Further, Bush created a new position of director of homeland security and gave it to a close political ally, Governor Tom Ridge of Pennsylvania. Ridge has struggled to assert control over the entrenched bureaucracies of the many Washington institutions that his brief encompasses. At the height of the anthrax scare, his press conferences were often inaccurate and confusing and did more to generate alarm than confidence. Ashcroft and Ridge have also been criticised for a series of vague statements that another terrorist attack might be imminent. When nothing happened, officials suggested that the warnings had helped to forestall it.
Meanwhile, due in part to the attacks, the economic picture has continued to worsen. The country is in recession and the projected budget surpluses that were supposed to pay for Bush's tax cuts are now shrinking rapidly. In a sign of a limited resumption of normal politics, Democrats and Republicans on Capitol Hill are engaged in partisan warfare over the shape of a stimulus package: should it emphasise tax cuts or government spending? By linking the economic slowdown to 11th September, the administration may be able to deflect blame for the way its promises have been so rapidly falsified. In the months ahead, Bush will face some hugely troublesome political decisions. Should he go back on some of his tax cuts, advocate a reduction in spending on popular programmes, or let the deficit balloon again? The choices he makes will begin to define the real substance of Bush's domestic presidency.
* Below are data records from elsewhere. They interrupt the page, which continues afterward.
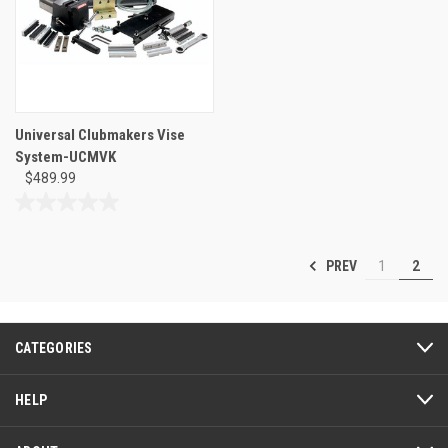
review
Universal Clubmakers Vise
System-UCMVK
$489.99
0.0
out
of
PREV
1
2
5
stars.
CATEGORIES
HELP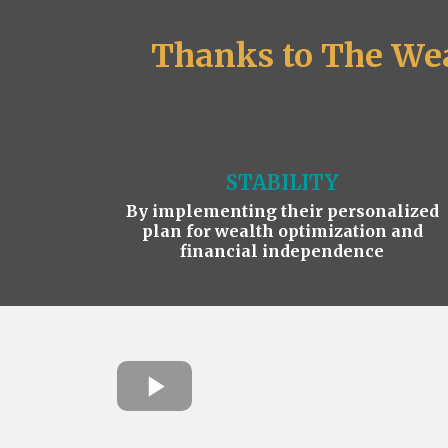
Thanks to The Wea
STABILITY
By implementing their personalized
plan for wealth optimization and
financial independence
Abroad, too, the crucial questions for Bush lie ahead. His more hawkish advisers are pressing for a move against Iraq as "stage two" of the war on terrorism. Bush's recent speeches have sounded warnings that Saddam Hussein must re-admit UN inspectors or face the consequences. If America launches a military operation to remove Saddam it would mark the end of Bush's international coalition and restore his reputation as a unilateral bully. It is hard to imagine how terrorism could be substantially reduced-let alone eliminated-in the way Bush envisages, simply by mobilising the security resources of America. An alternative approach is conceivable. the US could use its power in the world to begin to deal with some of the conditions that help terrorists gain legitimacy. It could resolve to shape an international system in which American predominance co-exists with a more principled global order, in which more societies feel they have a stake in the system. But that would require a shift in Bush's outlook that, currently, seems inconceivable.